In a session I had recently with a couple, a husband told his wife that he wants to help her find peace when she is “off the rails.” He does this by problem-solving and suggesting different ways of looking at the situation.  They both agreed that this almost never works, but only escalates her anger and frustration.  I asked him how he would feel if it did work?  He replied that he would feel calm, successful, and at peace.  Upon saying this, he realized that he was behaving this way to make himself feel better, not her.  He hadn’t explored with her what would truly help her to feel better. Then, I probed into his role as a child growing up in his family.  It seems that he played the role of peacemaker and parentified child.  When there was difficulty in his family growing up, he would try to smooth things over and make everyone happy again. Heightened emotions were seen as unacceptable, even dangerous. There was very little expression of emotion. Now, when his wife is emotionally expressive, he reacts to his implicit memory and tries to make it go away as soon as possible, using the tools he learned in childhood. This seems to happen automatically, without any thought.

Implicit Memories

As described by Diane Poole Heller, in her book The Power of Attachment”, the implicit memory is a​ non-conscious, sub-psychological, pre-verbal, “not integrated yet” experience encoded in the body. There are even pre-verbal memories from childhood that have been encoded in the body. These memories from early experience encode through fast-circuit learning, bypassing the hippocampus (the function that gives us a sense of time and place/location). Without processing in the hippocampus, implicit memory feels like the past experience retrieved is happening now—​even if the incident occurred many years ago. The mind may know that, but the body does not—​it does not feel it’s over until we can help this information to become explicit and be processed in the higher regions of the brain. When it is processed consciously, and spoken about, it feels as if it “moves” back into the past and we “move” into the present—and rediscover a sense of possibility and future that can be different.

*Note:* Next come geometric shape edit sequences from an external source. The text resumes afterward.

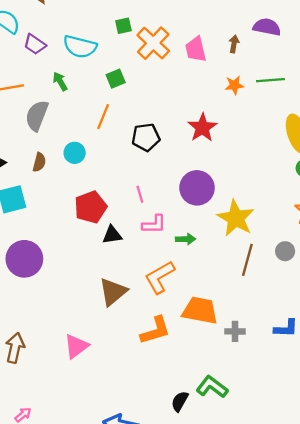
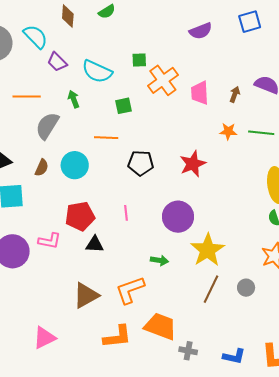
orange line: (103, 117) -> (106, 138), turned 60
cyan circle: (75, 153) -> (75, 165), size x1.4
pink L-shape: (154, 224) -> (50, 241), moved

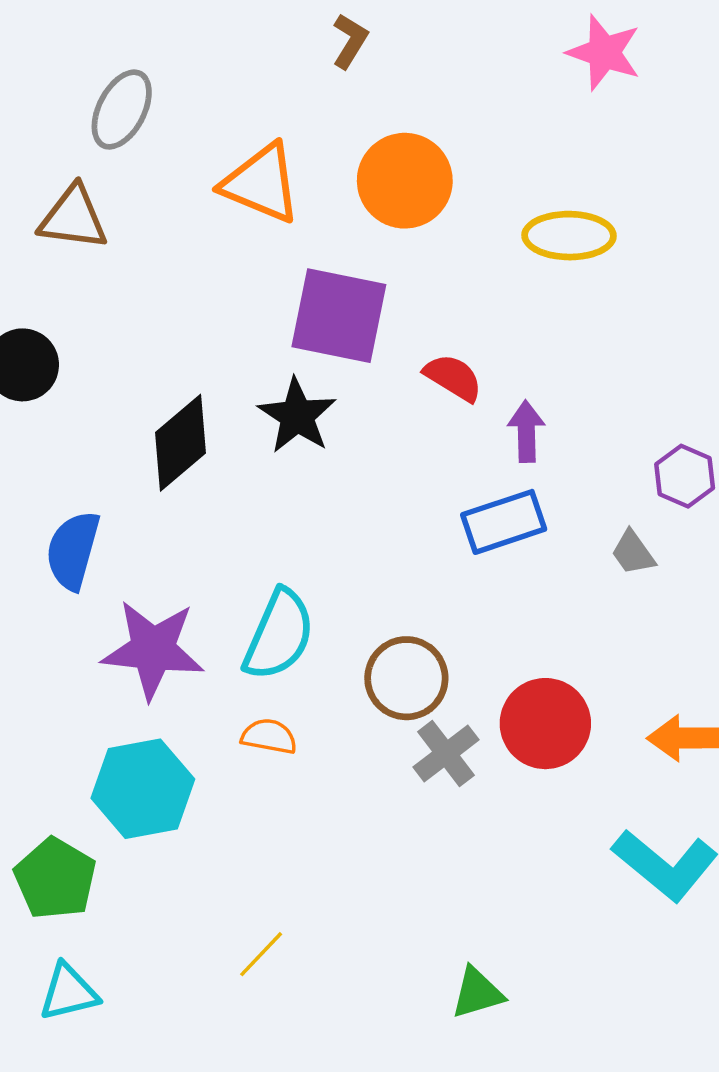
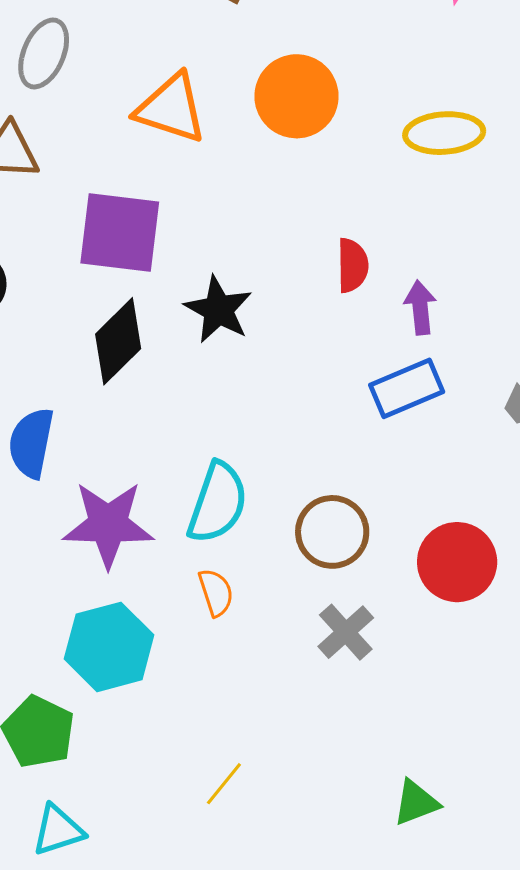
purple square: (339, 316) -> (120, 233), moved
red semicircle: (453, 378) -> (352, 265), turned 62
orange semicircle: (269, 736) -> (216, 592), turned 66
gray cross: (446, 753) -> (346, 632), moved

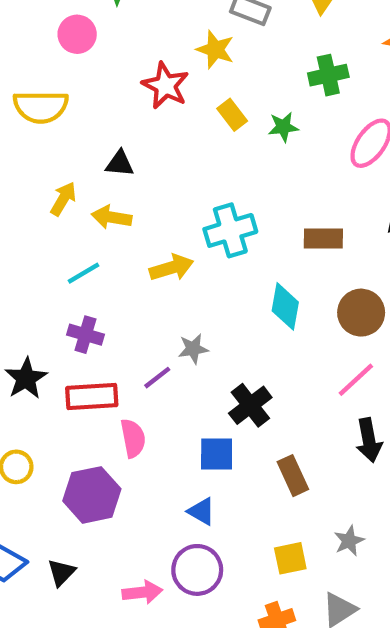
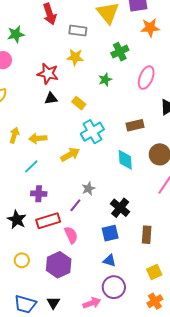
yellow star: (215, 50) -> (75, 57), moved
yellow rectangle: (232, 115) -> (79, 103), moved
black triangle: (120, 164) -> (51, 98), moved
brown rectangle: (293, 476) -> (147, 235), turned 42

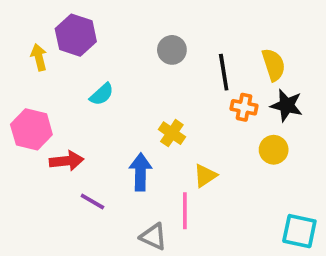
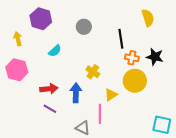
gray circle: (172, 50) -> (84, 27), moved
yellow arrow: (39, 57) -> (18, 39), moved
yellow semicircle: (274, 65) -> (148, 18), moved
yellow circle: (274, 150) -> (135, 81), moved, size x1.5
red arrow: (67, 161) -> (49, 89), moved

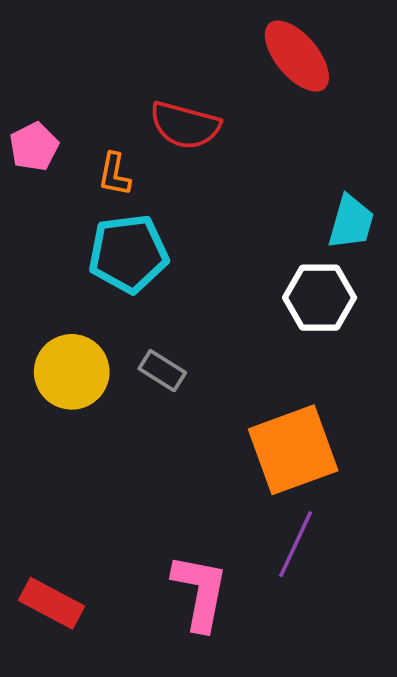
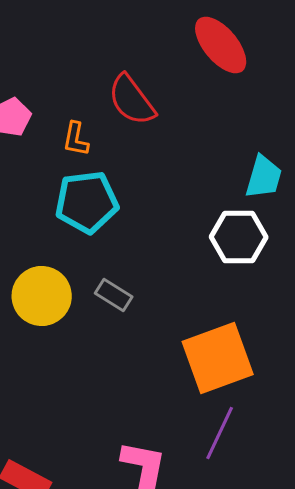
red semicircle: (185, 125) -> (132, 100), turned 38

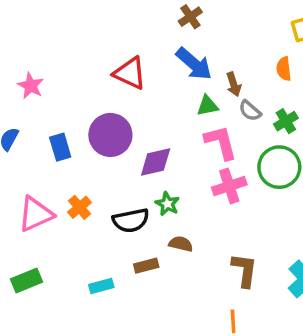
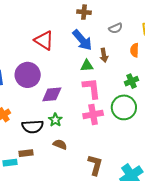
brown cross: (190, 17) -> (84, 12), turned 32
gray semicircle: (250, 111) -> (116, 28), moved, turned -72
brown rectangle: (146, 266) -> (26, 153), moved

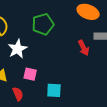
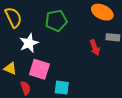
pink square: (30, 74) -> (39, 69), size x1.5

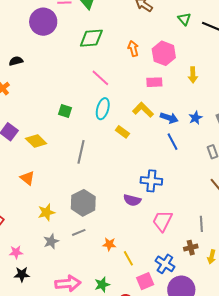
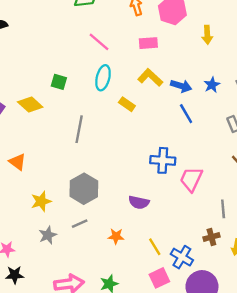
pink rectangle: (154, 82) -> (148, 43), moved
yellow diamond: (36, 141) -> (30, 104), moved
purple semicircle: (132, 200) -> (139, 202), moved
pink trapezoid: (162, 221) -> (191, 179), moved
yellow line: (128, 258) -> (155, 247), moved

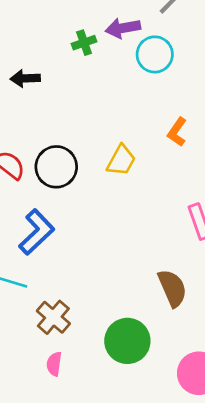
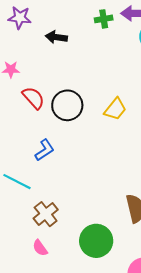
blue L-shape: (37, 232) -> (45, 150), size x0.7
pink semicircle: (54, 364) -> (40, 248), turned -54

My client falls back into his role as the nurturer, and problem-solver in his family. By going back into that memory state, and making the memory explicit, rather than implicit, he can move this experience to the present and examine his behavior in the present tense, his current situation. He realizes that this is not the same situation.  He can be vulnerable now, and allow his wife to show her vulnerability, without danger.

Using Memories to create Connection

Clearing attachment wounds and unresolved trauma dissolves our conditioning and moves us toward connection, love, and compassion. In childhood or adolescence, we all form defensive structures to protect ourselves from excessive hurt. Through Imago Relationship therapy, these can be dissolved in a way that frees us. It takes courage and a feeling of safety to melt those barriers and become truly vulnerable and present to our pain—but also present to our authentic selves.

Bringing these childhood memories to the present moment, and understanding how they are manifested in our relationships, can be life-changing. The more traumatic the memory, the more “stuck” it may be. When people are too upset to access the memories, they are unable to reproduce the story.  Safe connection in the present, as with an empathic, available partner, can help to make these memories more available. 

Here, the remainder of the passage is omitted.